**The problem**
When writing out the entries below, keep only the lines from the line with "PeRJot – Du" to the line with "plusieurs formes. C'est", both included, exactly as they are, and leave the pictures aside.
(Data for this task Opens)
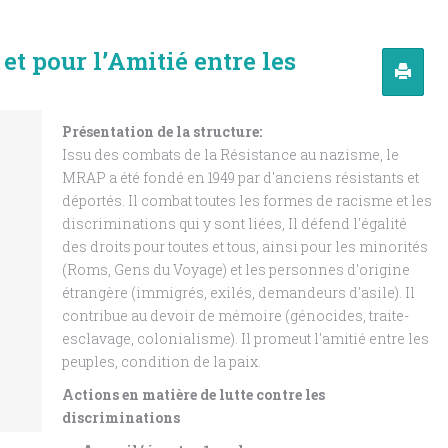
t pour l’Amitié entre les
Présentation de la structure:
Issu des combats de la Résistance au nazisme, le
MRAP a été fondé en 1949 par d'anciens résistants et
déportés. Il combat toutes les formes de racisme et les
discriminations qui y sont liées, Il défend l'égalité
des droits pour toutes et tous, ainsi pour les minorités
(Roms, Gens du Voyage) et les personnes d'origine
étrangère (immigrés, exilés, demandeurs d'asile). Il
contribue au devoir de mémoire (génocides, traite-
esclavage, colonialisme). Il promeut l'amitié entre les
peuples, condition de la paix.
Actions en matière de lutte contre les
discriminations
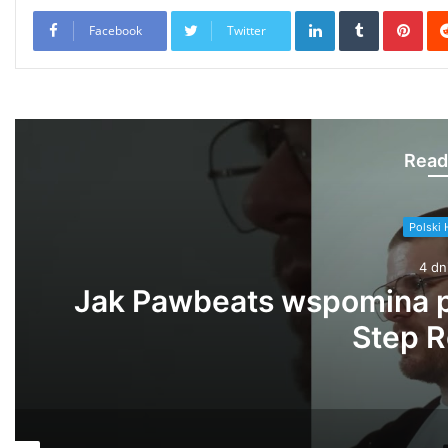
LinkedIn
Tumblr
Pint
Facebook
Twitter
Read
Polski 
5 dn
PeRJot – Du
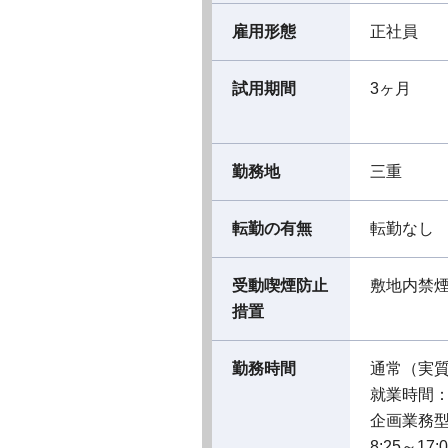
雇用形態
正社員
試用期間
3ヶ月
勤務地
三重
転勤の有無
転勤なし
受動喫煙防止
敷地内禁
措置
勤務時間
通常（実
就業時間：08
企画業務
8:25～1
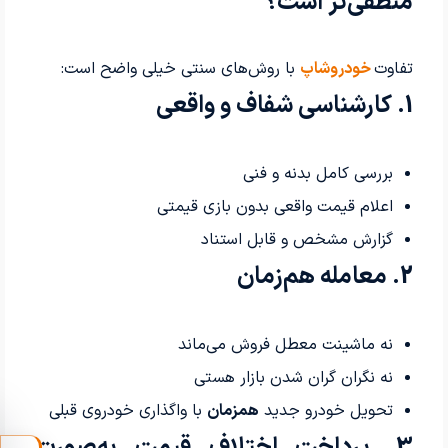
منطقی‌تر است؟
تفاوت
خودروشاپ
با روش‌های سنتی خیلی واضح است:
1. کارشناسی شفاف و واقعی
بررسی کامل بدنه و فنی
اعلام قیمت واقعی بدون بازی قیمتی
گزارش مشخص و قابل استناد
2. معامله هم‌زمان
نه ماشینت معطل فروش می‌ماند
نه نگران گران شدن بازار هستی
تحویل خودرو جدید
همزمان
با واگذاری خودروی قبلی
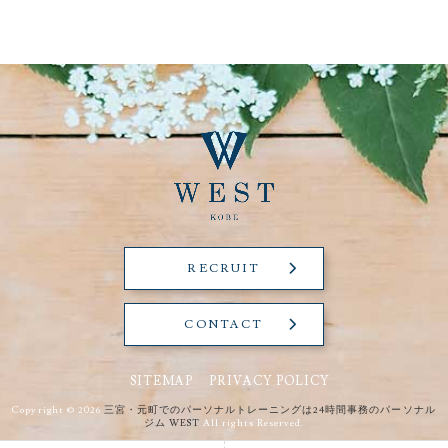
RECRUIT
CONTACT
SITEMAP
PRIVACY POLICY
Copyright © 2026
三宮・元町でのパーソナルトレーニングは24時間事務のパーソナル
ジム WEST
All rights Reserved.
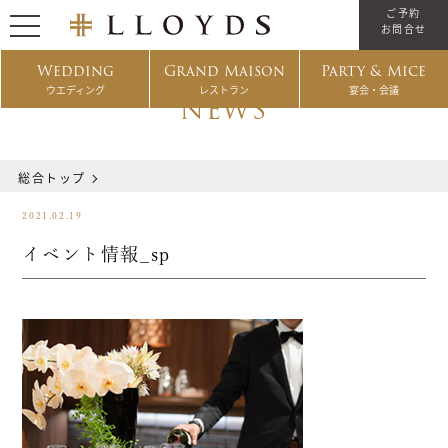
ご予約
お問合せ
Wedding
Grand Maison
Party & Mice
ウエディング
レストラン
宴会・会議
NEWS
総合トップ
2021.02.19
イベント情報_sp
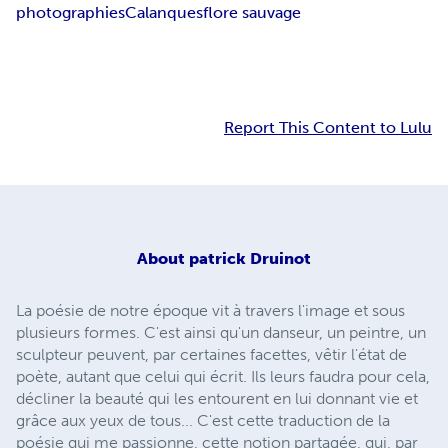
photographies
Calanques
flore sauvage
Report This Content to Lulu
About
patrick Druinot
La poésie de notre époque vit à travers l'image et sous
plusieurs formes. C'est ainsi qu'un danseur, un peintre, un
sculpteur peuvent, par certaines facettes, vêtir l'état de
poète, autant que celui qui écrit. Ils leurs faudra pour cela,
décliner la beauté qui les entourent en lui donnant vie et
grâce aux yeux de tous... C'est cette traduction de la
poésie qui me passionne, cette notion partagée, qui, par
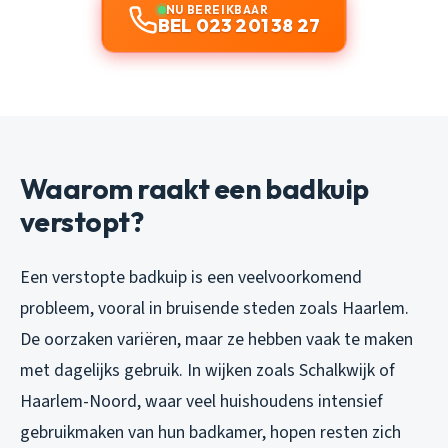
NU BEREIKBAAR
BEL 023 201 38 27
Waarom raakt een badkuip
verstopt?
Een verstopte badkuip is een veelvoorkomend
probleem, vooral in bruisende steden zoals Haarlem.
De oorzaken variëren, maar ze hebben vaak te maken
met dagelijks gebruik. In wijken zoals Schalkwijk of
Haarlem-Noord, waar veel huishoudens intensief
gebruikmaken van hun badkamer, hopen resten zich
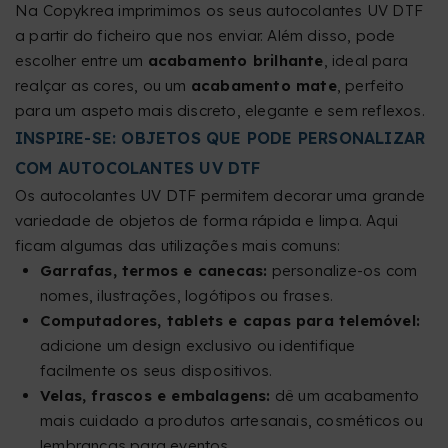
Na Copykrea imprimimos os seus autocolantes UV DTF
a partir do ficheiro que nos enviar. Além disso, pode
escolher entre um
acabamento brilhante
, ideal para
realçar as cores, ou um
acabamento mate
, perfeito
para um aspeto mais discreto, elegante e sem reflexos.
INSPIRE-SE: OBJETOS QUE PODE PERSONALIZAR
COM AUTOCOLANTES UV DTF
Os autocolantes UV DTF permitem decorar uma grande
variedade de objetos de forma rápida e limpa. Aqui
ficam algumas das utilizações mais comuns:
Garrafas, termos e canecas:
personalize-os com
nomes, ilustrações, logótipos ou frases.
Computadores, tablets e capas para telemóvel:
adicione um design exclusivo ou identifique
facilmente os seus dispositivos.
Velas, frascos e embalagens:
dê um acabamento
mais cuidado a produtos artesanais, cosméticos ou
lembranças para eventos.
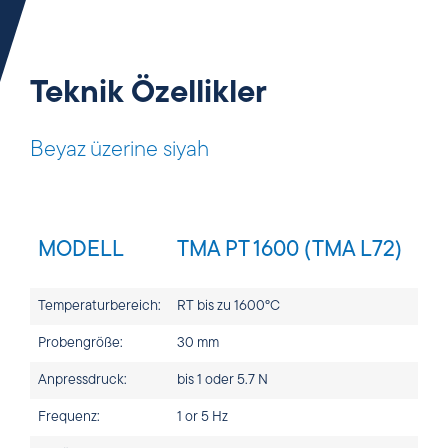
Teknik Özellikler
Beyaz üzerine siyah
MODELL
TMA PT 1600 (TMA L72)
Temperaturbereich:
RT bis zu 1600°C
Probengröße:
30 mm
Anpressdruck:
bis 1 oder 5.7 N
Frequenz:
1 or 5 Hz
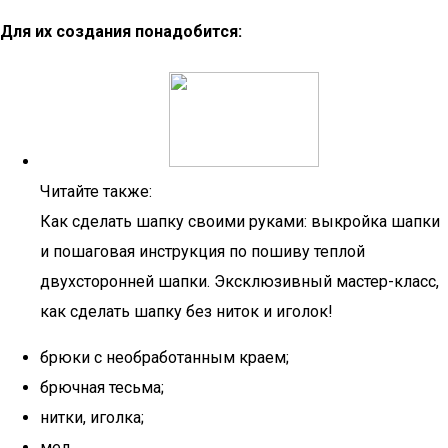
Для их создания понадобится:
Читайте также:
Как сделать шапку своими руками: выкройка шапки
и пошаговая инструкция по пошиву теплой
двухсторонней шапки. Эксклюзивный мастер-класс,
как сделать шапку без ниток и иголок!
брюки с необработанным краем;
брючная тесьма;
нитки, иголка;
мел.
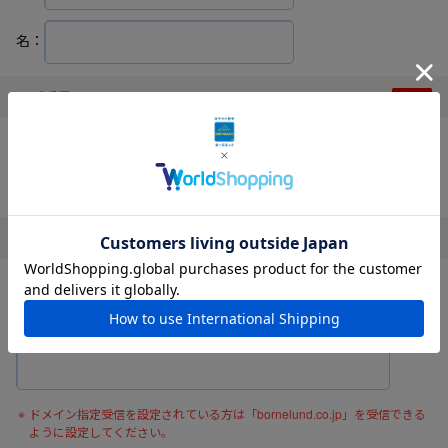
名：
電話番号
ハイフンなしでご入力ください。
メールアドレス
確認の為、メールアドレスを再度入力してください。
ドメイン指定受信を設定されている方は「bornelund.co.jp」を受信できる
ように設定してください。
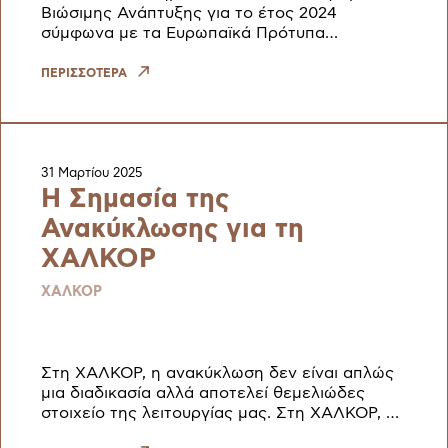
Βιώσιμης Ανάπτυξης για το έτος 2024
σύμφωνα με τα Ευρωπαϊκά Πρότυπα
Αναφοράς Βιωσιμότητας (European
Sustainability Reporting Standards – ESRS). Ο
ΠΕΡΙΣΣΟΤΕΡΑ
απολογ
31 Μαρτίου 2025
Η Σημασία της
Ανακύκλωσης για τη
ΧΑΛΚΟΡ
ΧΑΛΚΟΡ
Στη ΧΑΛΚΟΡ, η ανακύκλωση δεν είναι απλώς
μια διαδικασία αλλά αποτελεί θεμελιώδες
στοιχείο της λειτουργίας μας. Στη ΧΑΛΚΟΡ, η
ανακύκλωση δεν είναι απλώς μια διαδικασία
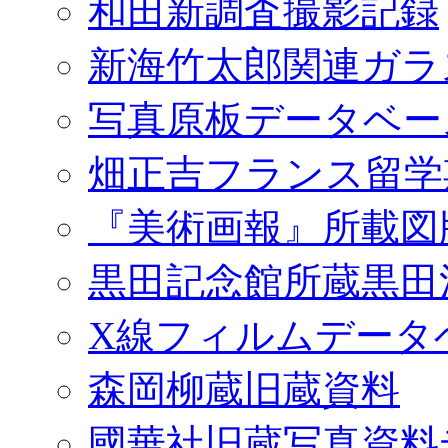
和田新調査撮影記録
新海竹太郎関連ガラ
写真原板データベー
畑正吉フランス留学
『美術画報』所載図
黒田記念館所蔵黒田
X線フィルムデータ
森岡柳蔵旧蔵資料
國華社旧蔵写真資料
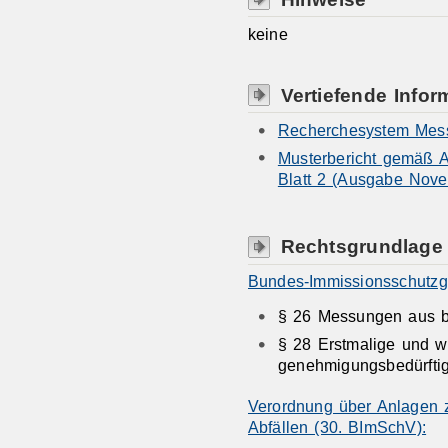
keine
Vertiefende Infor
Recherchesystem Mess
Musterbericht gemäß A
Blatt 2 (Ausgabe Nov
Rechtsgrundlage
Bundes-Immissionsschutzg
§ 26 Messungen aus 
§ 28 Erstmalige und 
genehmigungsbedürfti
Verordnung über Anlagen 
Abfällen (30. BImSchV):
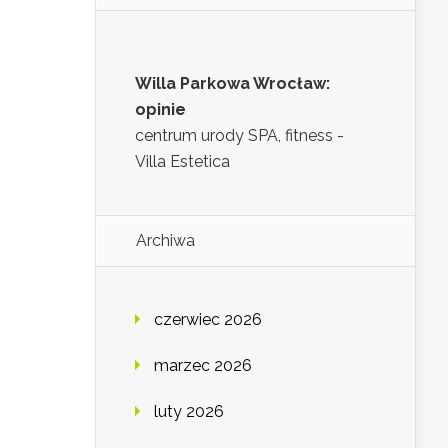
Willa Parkowa Wrocław:
opinie
centrum urody SPA, fitness -
Villa Estetica
Archiwa
czerwiec 2026
marzec 2026
luty 2026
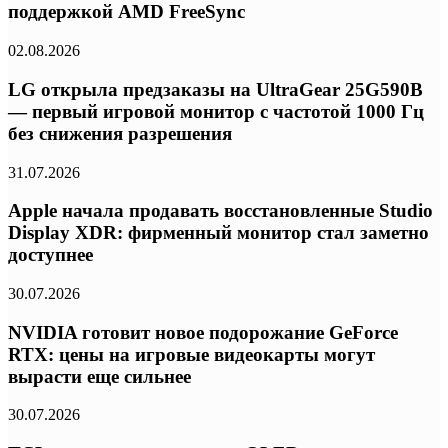
поддержкой AMD FreeSync
02.08.2026
LG открыла предзаказы на UltraGear 25G590B
— первый игровой монитор с частотой 1000 Гц
без снижения разрешения
31.07.2026
Apple начала продавать восстановленные Studio
Display XDR: фирменный монитор стал заметно
доступнее
30.07.2026
NVIDIA готовит новое подорожание GeForce
RTX: цены на игровые видеокарты могут
вырасти еще сильнее
30.07.2026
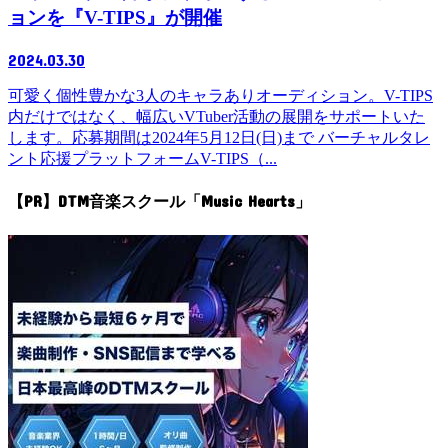
ョンを『V-TIPS』が開催
2024.03.30
可愛く個性豊かな3人のキャラありオーディション。V-TIPS
内だけではなく、幅広いVTuber活動の展開をサポートいた
します。応募期間は2024年5月12日(日)まで バーチャルタレ
ント応援プラットフォームV-TIPS（...
【PR】DTM音楽スクール「Music Hearts」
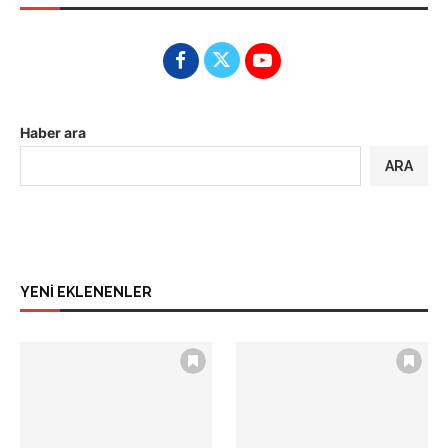
Haber ara
ARA
YENİ EKLENENLER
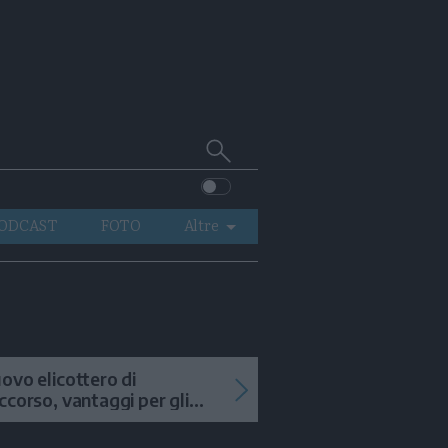
Cerca
su
Trentino
ODCAST
FOTO
Altre
VIDEO
GENERAZIONI
ITALIA-MONDO
ovo elicottero di
ccorso, vantaggi per gli
terventi in alta quota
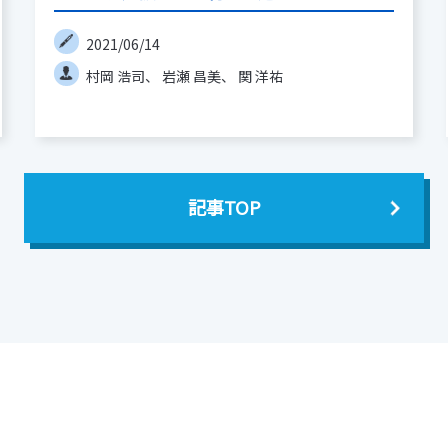
2021/06/14
村岡 浩司
岩瀬 昌美
関 洋祐
記事TOP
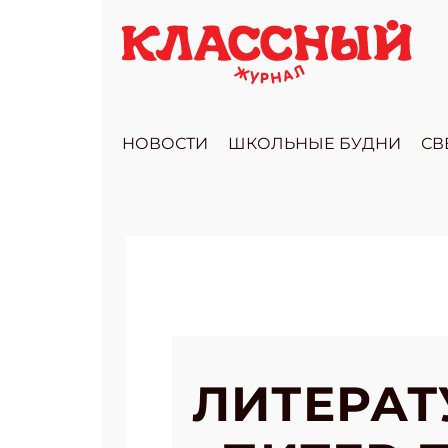
НОВОСТИ
ШКОЛЬНЫЕ БУДНИ
СВ
ЛИТЕРА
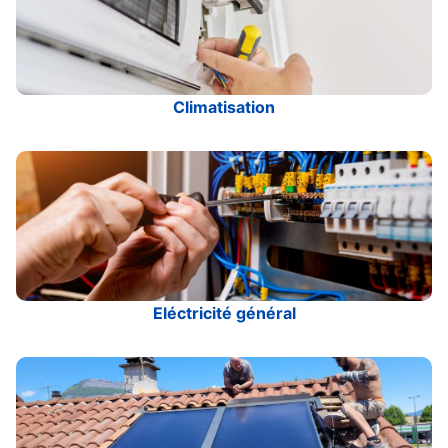
Climatisation
Eléctricité général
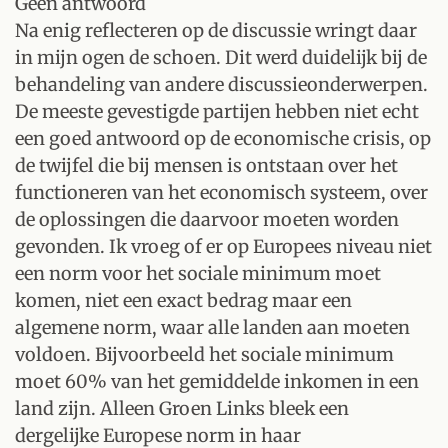
Geen antwoord
Na enig reflecteren op de discussie wringt daar
in mijn ogen de schoen. Dit werd duidelijk bij de
behandeling van andere discussieonderwerpen.
De meeste gevestigde partijen hebben niet echt
een goed antwoord op de economische crisis, op
de twijfel die bij mensen is ontstaan over het
functioneren van het economisch systeem, over
de oplossingen die daarvoor moeten worden
gevonden. Ik vroeg of er op Europees niveau niet
een norm voor het sociale minimum moet
komen, niet een exact bedrag maar een
algemene norm, waar alle landen aan moeten
voldoen. Bijvoorbeeld het sociale minimum
moet 60% van het gemiddelde inkomen in een
land zijn. Alleen Groen Links bleek een
dergelijke Europese norm in haar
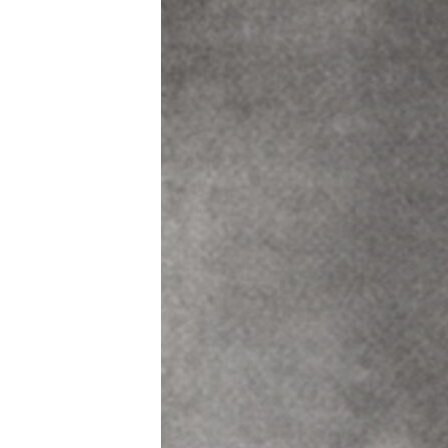
РАСПИСАНИЕ ВЕЩАНИЯ
ПОДПИШИТЕСЬ НА РАССЫЛКУ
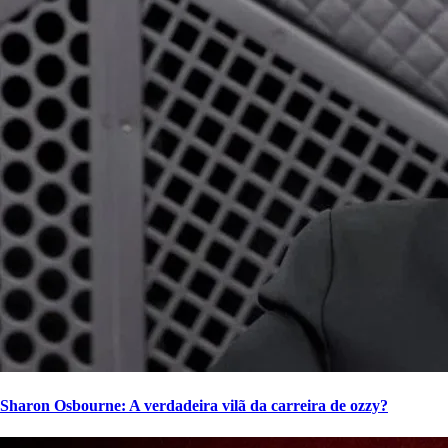
Sharon Osbourne: A verdadeira vilã da carreira de ozzy?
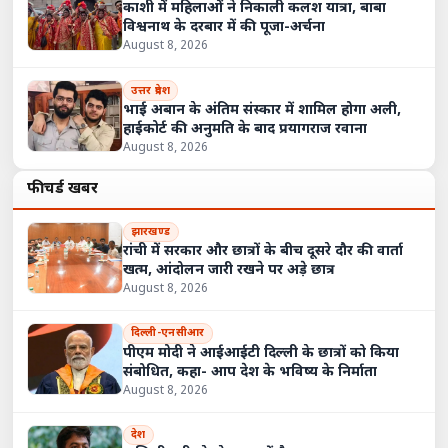
काशी में महिलाओं ने निकाली कलश यात्रा, बाबा
विश्वनाथ के दरबार में की पूजा-अर्चना
August 8, 2026
उत्तर प्रदेश
भाई अबान के अंतिम संस्कार में शामिल होगा अली,
हाईकोर्ट की अनुमति के बाद प्रयागराज रवाना
August 8, 2026
फीचर्ड खबरें
झारखण्ड
रांची में सरकार और छात्रों के बीच दूसरे दौर की वार्ता
खत्म, आंदोलन जारी रखने पर अड़े छात्र
August 8, 2026
दिल्ली-एनसीआर
पीएम मोदी ने आईआईटी दिल्ली के छात्रों को किया
संबोधित, कहा- आप देश के भविष्य के निर्माता
August 8, 2026
देश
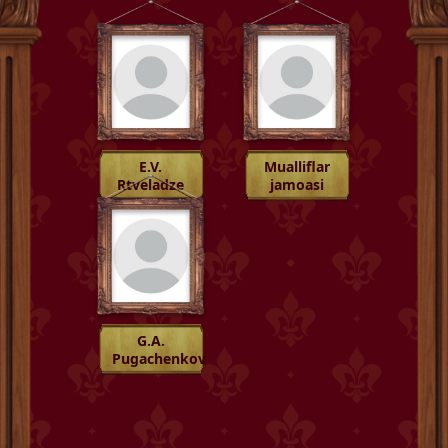
E.V.
Mualliflar
Rtveladze
jamoasi
G.A.
Pugachenkova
(Data for this task Closes)
**Written reply**
PeRJot – Du
雇用形態
正社員
試用期間
3ヶ月
勤務地
三重
転勤の有無
転勤なし
受動喫煙防止
敷地内禁
措置
勤務時間
通常（実
就業時間：08
企画業務
8:25～1
منطقی‌تر است؟
تفاوت
خودروشاپ
با روش‌های سنتی خیلی واضح است:
1. کارشناسی شفاف و واقعی
بررسی کامل بدنه و فنی
اعلام قیمت واقعی بدون بازی قیمتی
گزارش مشخص و قابل استناد
2. معامله هم‌زمان
نه ماشینت معطل فروش می‌ماند
نه نگران گران شدن بازار هستی
تحویل خودرو جدید
همزمان
با واگذاری خودروی قبلی
RECRUIT
CONTACT
SITEMAP
PRIVACY POLICY
Copyright © 2026
三宮・元町でのパーソナルトレーニングは24時間事務のパーソナル
ジム WEST
All rights Reserved.
ご予約
お問合せ
Wedding
Grand Maison
Party & Mice
ウエディング
レストラン
宴会・会議
NEWS
総合トップ
2021.02.19
イベント情報_sp
photographies
Calanques
flore sauvage
Report This Content to Lulu
About
patrick Druinot
La poésie de notre époque vit à travers l'image et sous
plusieurs formes. C'est ainsi qu'un danseur, un peintre, un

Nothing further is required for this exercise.